Praise for the game was mostly aimed toward the presentation. Several critics appreciated the art style, with John Walker of Eurogamer writing that "It looks lovely - really simple pastel coloured cartoons, with big grins and barking mad banter." Praise was also directed to the game's soundtrack and sound design, with Michael Taylor of PGNx writing "the sound fits the game very well. The music is very catchy and the limited voice acting from the creatures fits in juts [sic] as well". Critics also praised the variety of the minigames available, while noting that "nothing in the game really simulates how things run in the real world".

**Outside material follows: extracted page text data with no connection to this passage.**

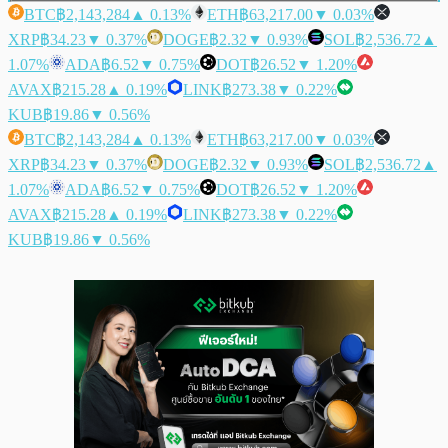
BTC
฿2,143,284
▲ 0.13%
ETH
฿63,217.00
▼ 0.03%
XRP
฿34.23
▼ 0.37%
DOGE
฿2.32
▼ 0.93%
SOL
฿2,536.72
▲
1.07%
ADA
฿6.52
▼ 0.75%
DOT
฿26.52
▼ 1.20%
AVAX
฿215.28
▲ 0.19%
LINK
฿273.38
▼ 0.22%
KUB
฿19.86
▼ 0.56%
BTC
฿2,143,284
▲ 0.13%
ETH
฿63,217.00
▼ 0.03%
XRP
฿34.23
▼ 0.37%
DOGE
฿2.32
▼ 0.93%
SOL
฿2,536.72
▲
1.07%
ADA
฿6.52
▼ 0.75%
DOT
฿26.52
▼ 1.20%
AVAX
฿215.28
▲ 0.19%
LINK
฿273.38
▼ 0.22%
KUB
฿19.86
▼ 0.56%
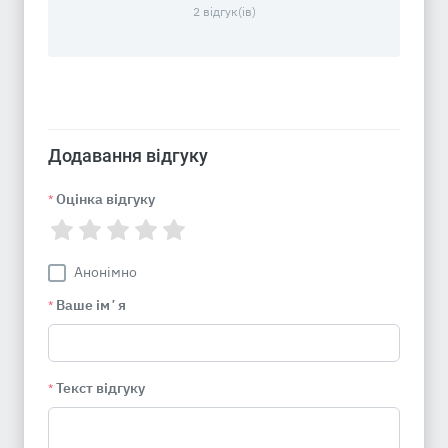
2 відгук(ів)
Додавання відгуку
Оцінка відгуку
*
Анонімно
Ваше імʼя
*
Текст відгуку
*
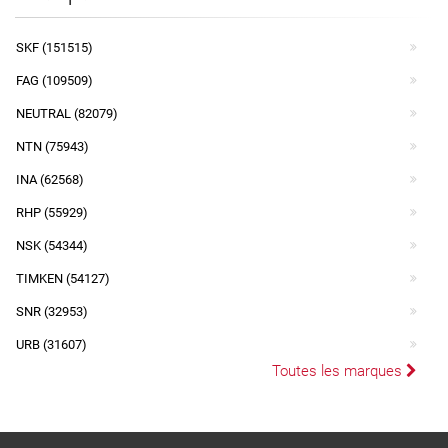
SKF (151515)
FAG (109509)
NEUTRAL (82079)
NTN (75943)
INA (62568)
RHP (55929)
NSK (54344)
TIMKEN (54127)
SNR (32953)
URB (31607)
Toutes les marques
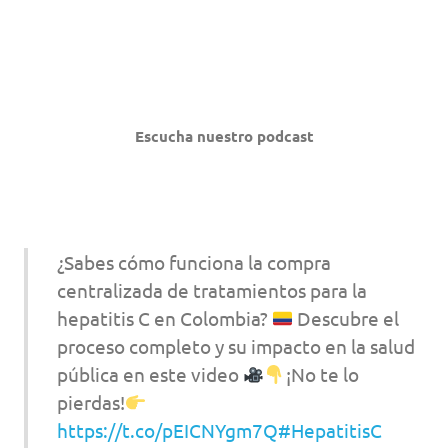
Escucha nuestro podcast
¿Sabes cómo funciona la compra
centralizada de tratamientos para la
hepatitis C en Colombia?
Descubre el
proceso completo y su impacto en la salud
pública en este video
¡No te lo
pierdas!
https://t.co/pEICNYgm7Q
#HepatitisC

Retrospectives have referred to the Corner Shop series as wholesome or cozy games, with Leah Williams of GamesHub stating "with its cutesy drawn style, great soundbites and relaxing gameplay, it's the kind of game that really tickles your brain while letting you completely relax."

Aggregate scores
| Aggregator | Score |
|---|---|
| GameRankings | 56.9/100 |
| Metacritic | 66/100 |

Review scores
| Publication | Score |
|---|---|
| Consoles + | 12/20 |
| Eurogamer | 4/10 |
| GamePro | 4.5/5 |
| GamesMaster | 69/100 |
| GameSpot | 6.7/10 |
| GameSpy | 2/5 |
| GamesRadar+ | 3/5 |
| GameZone | 7.1/10 |
| Jeuxvideo.com | 13/20 |

===Sales===

==== Japan ====
Tamagotchi Connection: Corner Shop 2 was the top-selling game in Japan during the week of its release, selling 192,458 copies. The game was the second best selling video game in the month of August 2006, behind New Super Mario Bros. By mid-November 2006, Corner Shop 2 had already become the 19th best selling DS game in Japan up to that point, with 568,820 units sold. According to Famitsu, the game sold 713,237 copies in the region by the end of 2006, making it the 14th best-selling game in Japan that year. According to Media Create, the game sold 716,067 copies in the same period, and ranked as the 17th top selling game in Japan that year. In a financial report, Bandai stated that the domestic release of the game was "particularly successful with girls in the elementary school age group, like its predecessor the previous year." Despite the release of Corner Shop 3 in Japan in 2007, Corner Shop 2 was still in the top 200 games sold in Japan that year, selling an additional 94,797 units.

==== International ====
According to Bandai Namco's financial report for the fiscal year ending March 31, 2007, Tamagotchi Connection: Corner Shop 2 was the company's third best-selling game worldwide, selling 871,000 units. In May 2007, the game was listed as the tenth best selling DS game in Europe. As of 2023, Corner Shop 2 had sold 1.09 million copies worldwide, making it the 71st best selling game on the Nintendo DS.